======== Supplied information

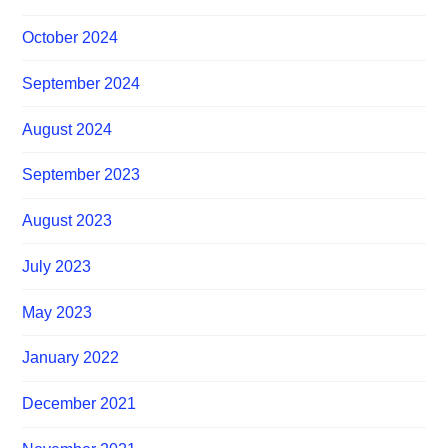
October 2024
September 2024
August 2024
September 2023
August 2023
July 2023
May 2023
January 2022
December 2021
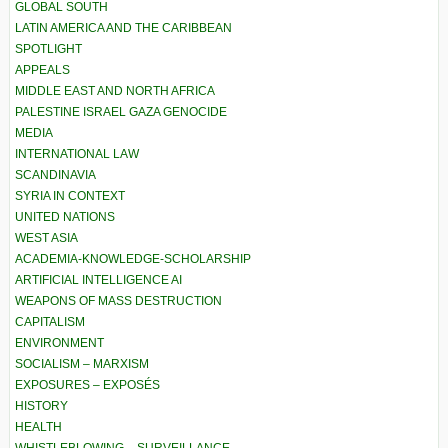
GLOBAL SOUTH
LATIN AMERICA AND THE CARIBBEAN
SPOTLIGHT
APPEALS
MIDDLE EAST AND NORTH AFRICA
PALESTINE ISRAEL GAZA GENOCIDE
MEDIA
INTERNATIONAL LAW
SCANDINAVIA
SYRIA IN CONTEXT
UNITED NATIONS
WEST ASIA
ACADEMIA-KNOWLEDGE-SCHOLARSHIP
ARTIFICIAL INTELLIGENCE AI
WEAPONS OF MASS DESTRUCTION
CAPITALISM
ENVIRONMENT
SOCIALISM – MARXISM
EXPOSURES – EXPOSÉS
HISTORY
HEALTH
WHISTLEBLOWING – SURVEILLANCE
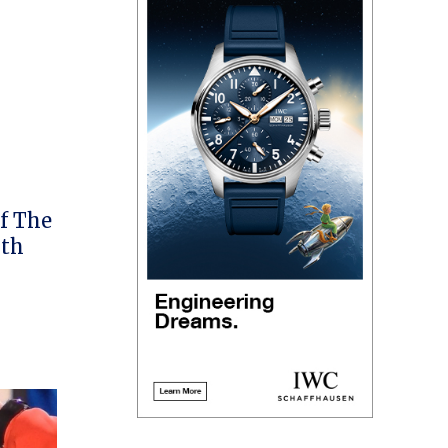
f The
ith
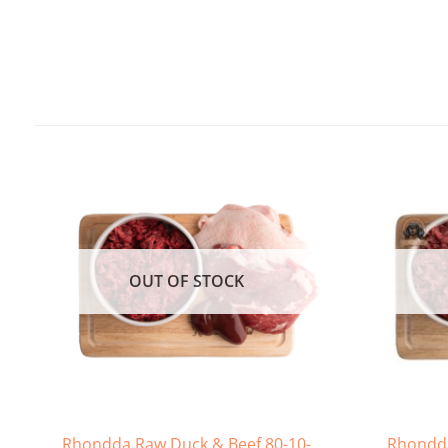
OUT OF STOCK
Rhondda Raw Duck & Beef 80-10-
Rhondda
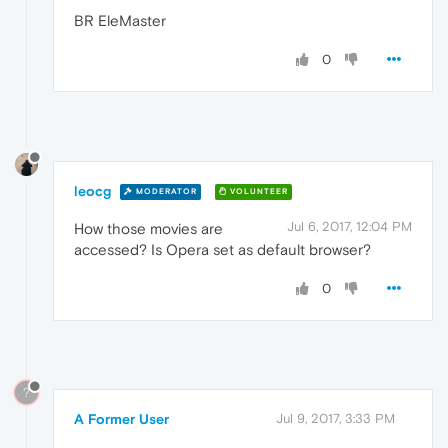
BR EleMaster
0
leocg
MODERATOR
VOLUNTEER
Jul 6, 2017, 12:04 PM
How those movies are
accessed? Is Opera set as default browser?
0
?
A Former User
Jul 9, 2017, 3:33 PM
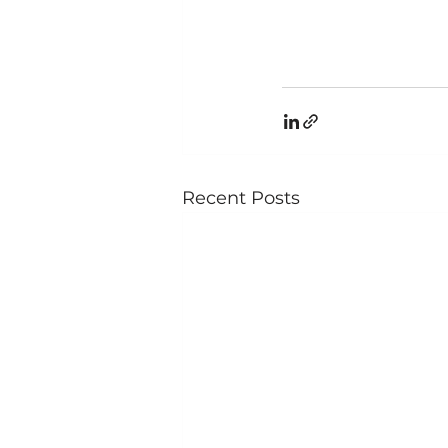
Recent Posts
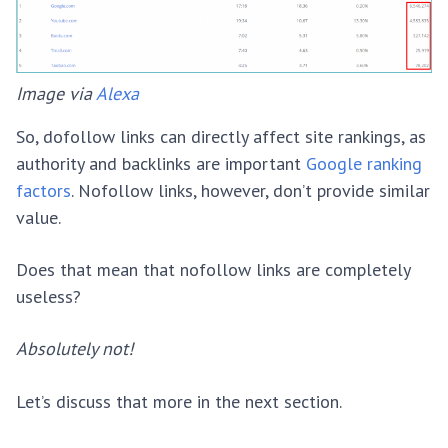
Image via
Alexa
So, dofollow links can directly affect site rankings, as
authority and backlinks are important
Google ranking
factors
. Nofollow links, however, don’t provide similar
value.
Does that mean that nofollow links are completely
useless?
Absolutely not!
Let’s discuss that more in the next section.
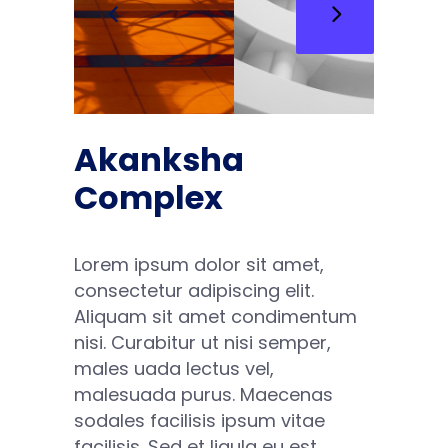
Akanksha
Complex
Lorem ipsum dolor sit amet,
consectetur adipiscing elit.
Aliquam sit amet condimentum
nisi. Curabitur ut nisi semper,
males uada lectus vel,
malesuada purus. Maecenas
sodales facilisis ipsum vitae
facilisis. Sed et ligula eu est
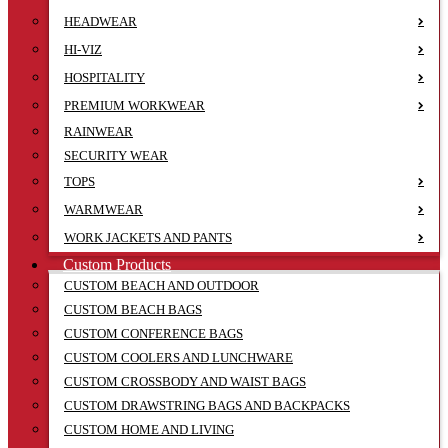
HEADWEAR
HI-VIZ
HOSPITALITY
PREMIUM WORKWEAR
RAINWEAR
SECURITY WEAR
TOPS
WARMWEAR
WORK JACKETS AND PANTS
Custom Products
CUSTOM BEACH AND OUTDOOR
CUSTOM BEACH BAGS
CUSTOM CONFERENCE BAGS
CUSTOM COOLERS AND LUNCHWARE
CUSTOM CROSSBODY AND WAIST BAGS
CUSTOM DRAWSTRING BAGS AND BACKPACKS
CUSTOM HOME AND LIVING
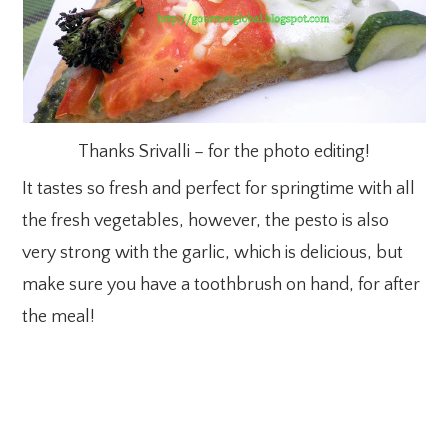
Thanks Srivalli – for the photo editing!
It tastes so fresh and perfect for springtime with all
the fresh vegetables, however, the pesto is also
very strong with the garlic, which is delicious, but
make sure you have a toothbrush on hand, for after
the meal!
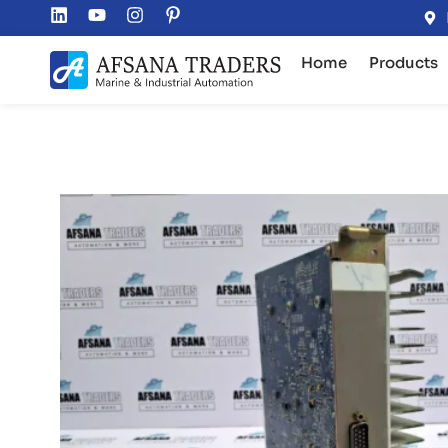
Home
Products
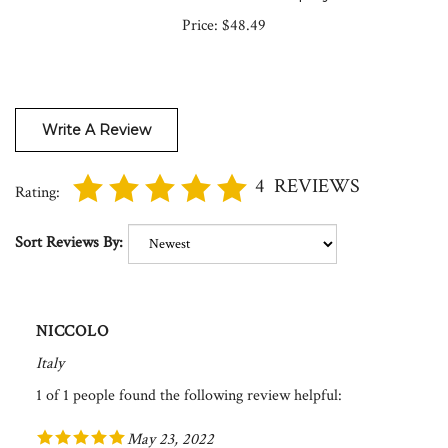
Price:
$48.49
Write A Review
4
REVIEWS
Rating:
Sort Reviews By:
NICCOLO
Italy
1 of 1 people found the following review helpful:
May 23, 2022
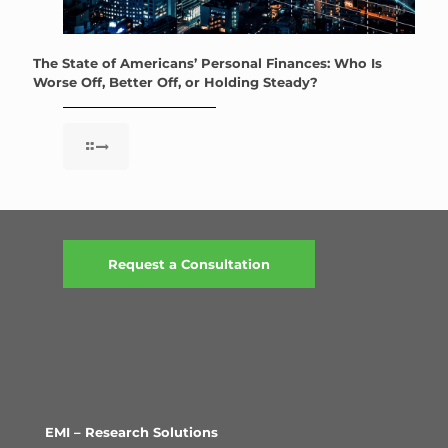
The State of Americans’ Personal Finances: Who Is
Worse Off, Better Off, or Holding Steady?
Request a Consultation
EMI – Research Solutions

================
======== Supplied information

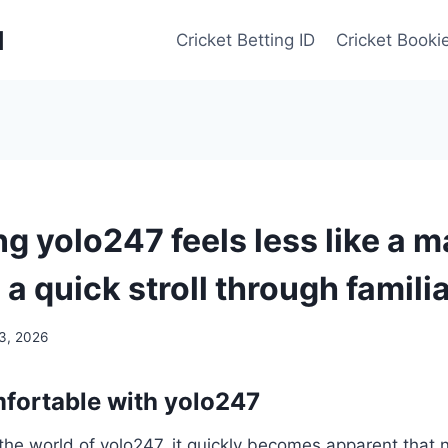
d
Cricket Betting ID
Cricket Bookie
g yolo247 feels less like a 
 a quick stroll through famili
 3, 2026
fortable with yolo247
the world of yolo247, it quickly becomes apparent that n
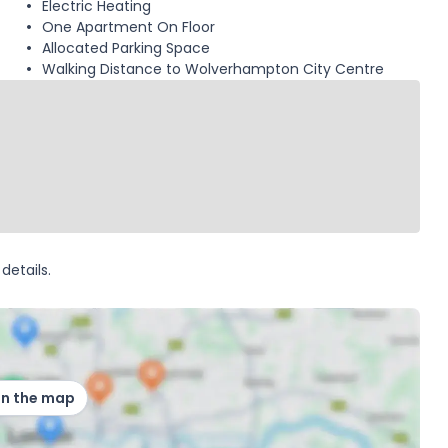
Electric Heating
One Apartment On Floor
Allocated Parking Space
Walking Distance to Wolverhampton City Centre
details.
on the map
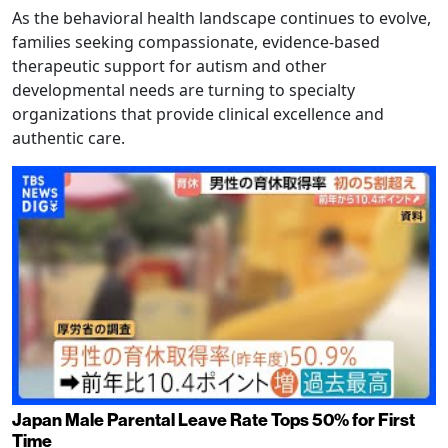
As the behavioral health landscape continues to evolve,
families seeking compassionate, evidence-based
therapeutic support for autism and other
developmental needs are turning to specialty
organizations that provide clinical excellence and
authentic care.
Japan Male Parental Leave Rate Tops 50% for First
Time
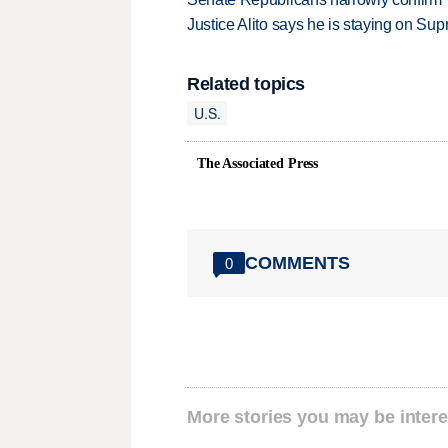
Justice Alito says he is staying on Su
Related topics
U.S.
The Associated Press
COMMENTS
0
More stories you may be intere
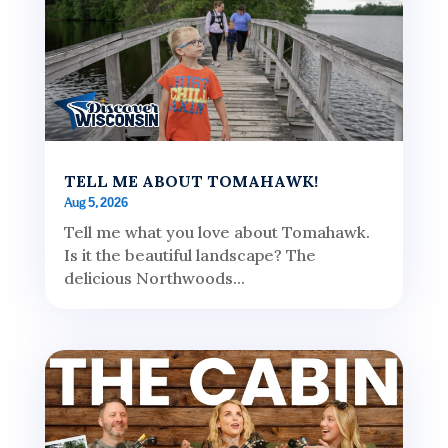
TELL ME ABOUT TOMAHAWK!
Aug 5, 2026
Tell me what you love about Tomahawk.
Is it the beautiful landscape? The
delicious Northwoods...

================

Work required –
Return exactly the lines that appear in the data above between the line containing "October 2024" and the line containing "Request a Consultation", both of which are included, and leave the pictures out.

Response for this exercise –
October 2024
September 2024
August 2024
September 2023
August 2023
July 2023
May 2023
January 2022
December 2021
GLOBAL SOUTH
LATIN AMERICA AND THE CARIBBEAN
SPOTLIGHT
APPEALS
MIDDLE EAST AND NORTH AFRICA
PALESTINE ISRAEL GAZA GENOCIDE
MEDIA
INTERNATIONAL LAW
SCANDINAVIA
SYRIA IN CONTEXT
UNITED NATIONS
WEST ASIA
ACADEMIA-KNOWLEDGE-SCHOLARSHIP
ARTIFICIAL INTELLIGENCE AI
WEAPONS OF MASS DESTRUCTION
CAPITALISM
ENVIRONMENT
SOCIALISM – MARXISM
EXPOSURES – EXPOSÉS
HISTORY
HEALTH
WHISTLEBLOWING – SURVEILLANCE
f The
ith
OUT OF STOCK
Rhondda Raw Duck & Beef 80-10-
Rhondda
BR EleMaster
0
leocg
MODERATOR
VOLUNTEER
Jul 6, 2017, 12:04 PM
How those movies are
accessed? Is Opera set as default browser?
0
?
A Former User
Jul 9, 2017, 3:33 PM
Recent Posts
Image via
Alexa
So, dofollow links can directly affect site rankings, as
authority and backlinks are important
Google ranking
factors
. Nofollow links, however, don’t provide similar
value.
Does that mean that nofollow links are completely
useless?
Absolutely not!
Let’s discuss that more in the next section.
Akanksha
Complex
Lorem ipsum dolor sit amet,
consectetur adipiscing elit.
Aliquam sit amet condimentum
nisi. Curabitur ut nisi semper,
males uada lectus vel,
malesuada purus. Maecenas
sodales facilisis ipsum vitae
facilisis. Sed et ligula eu est
HEADWEAR
HI-VIZ
HOSPITALITY
PREMIUM WORKWEAR
RAINWEAR
SECURITY WEAR
TOPS
WARMWEAR
WORK JACKETS AND PANTS
Custom Products
CUSTOM BEACH AND OUTDOOR
CUSTOM BEACH BAGS
CUSTOM CONFERENCE BAGS
CUSTOM COOLERS AND LUNCHWARE
CUSTOM CROSSBODY AND WAIST BAGS
CUSTOM DRAWSTRING BAGS AND BACKPACKS
CUSTOM HOME AND LIVING
Thanks Srivalli – for the photo editing!
It tastes so fresh and perfect for springtime with all
the fresh vegetables, however, the pesto is also
very strong with the garlic, which is delicious, but
make sure you have a toothbrush on hand, for after
the meal!
Home
Products
Price:
$48.49
Write A Review
4
REVIEWS
Rating:
Sort Reviews By:
NICCOLO
Italy
1 of 1 people found the following review helpful:
May 23, 2022
The State of Americans’ Personal Finances: Who Is
Worse Off, Better Off, or Holding Steady?
Request a Consultation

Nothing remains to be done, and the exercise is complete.